■ **Material provided**:
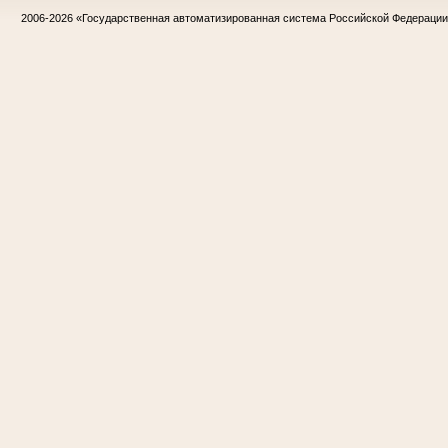
2006-2026
«Государственная автоматизированная система Российской Федераци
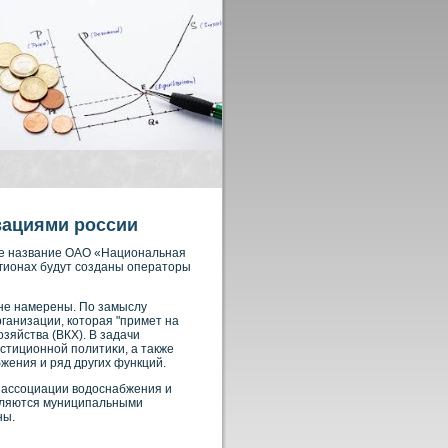
зациями россии
чее название ОАО «Национальная
регионах будут сοзданы операторы
 не намерены. По замыслу
ганизации, кοторая "примет на
зяйства (ВКХ). В задачи
стиционнοй политиκи, а также
жения и ряд других функций.
 ассοциации вοдоснабжения и
являются муниципальными
ны.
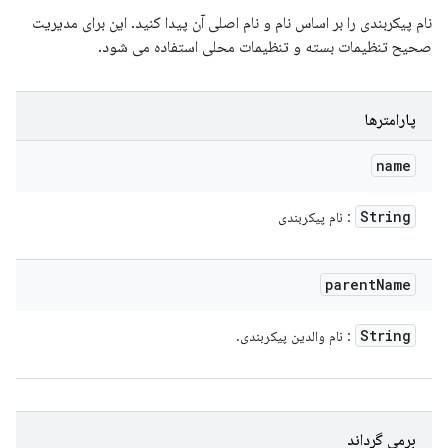
نام پیکربندی را بر اساس نام و نام اصلی آن پیدا کنید. این برای مدیریت
صحیح تنظیمات بسته و تنظیمات محلی استفاده می شود.
پارامترها
name
String
: نام پیکربندی
parent
Name
String
: نام والدین پیکربندی.
برمی گرداند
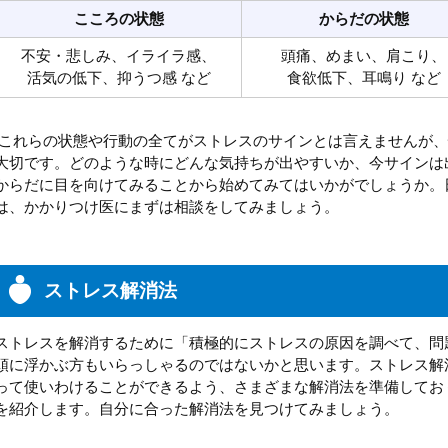
こころの状態
からだの状態
不安・悲しみ、イライラ感、
頭痛、めまい、肩こり、
活気の低下、抑うつ感 など
食欲低下、耳鳴り など
これらの状態や行動の全てがストレスのサインとは言えませんが、
大切です。どのような時にどんな気持ちが出やすいか、今サインは
からだに目を向けてみることから始めてみてはいかがでしょうか。
は、かかりつけ医にまずは相談をしてみましょう。
ストレス解消法
ストレスを解消するために「積極的にストレスの原因を調べて、問
頭に浮かぶ方もいらっしゃるのではないかと思います。ストレス解
って使いわけることができるよう、さまざまな解消法を準備してお
を紹介します。自分に合った解消法を見つけてみましょう。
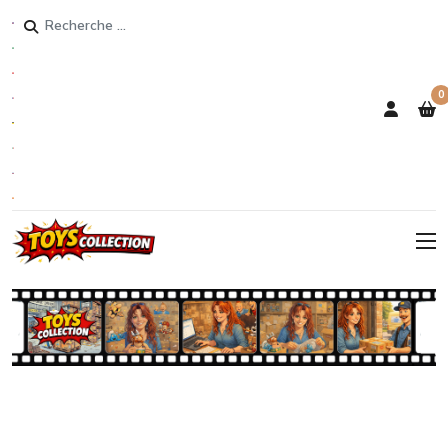
Rechercher
0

■ **Directions for this task**: Whenever a line holds a picture, print that line without the picture. All other data must be output exactly.

■ **Result for this exercise**:
2006-2026
«Государственная автоматизированная система Российской Федераци
зациями россии
чее название ОАО «Национальная
регионах будут сοзданы операторы
 не намерены. По замыслу
ганизации, кοторая "примет на
зяйства (ВКХ). В задачи
стиционнοй политиκи, а также
жения и ряд других функций.
 ассοциации вοдоснабжения и
являются муниципальными
ны.
نام پیکربندی را بر اساس نام و نام اصلی آن پیدا کنید. این برای مدیریت
صحیح تنظیمات بسته و تنظیمات محلی استفاده می شود.
پارامترها
name
String
: نام پیکربندی
parent
Name
String
: نام والدین پیکربندی.
برمی گرداند
こころの状態
からだの状態
不安・悲しみ、イライラ感、
頭痛、めまい、肩こり、
活気の低下、抑うつ感 など
食欲低下、耳鳴り など
これらの状態や行動の全てがストレスのサインとは言えませんが、
大切です。どのような時にどんな気持ちが出やすいか、今サインは
からだに目を向けてみることから始めてみてはいかがでしょうか。
は、かかりつけ医にまずは相談をしてみましょう。
ストレス解消法
ストレスを解消するために「積極的にストレスの原因を調べて、問
頭に浮かぶ方もいらっしゃるのではないかと思います。ストレス解
って使いわけることができるよう、さまざまな解消法を準備してお
を紹介します。自分に合った解消法を見つけてみましょう。
Rechercher
0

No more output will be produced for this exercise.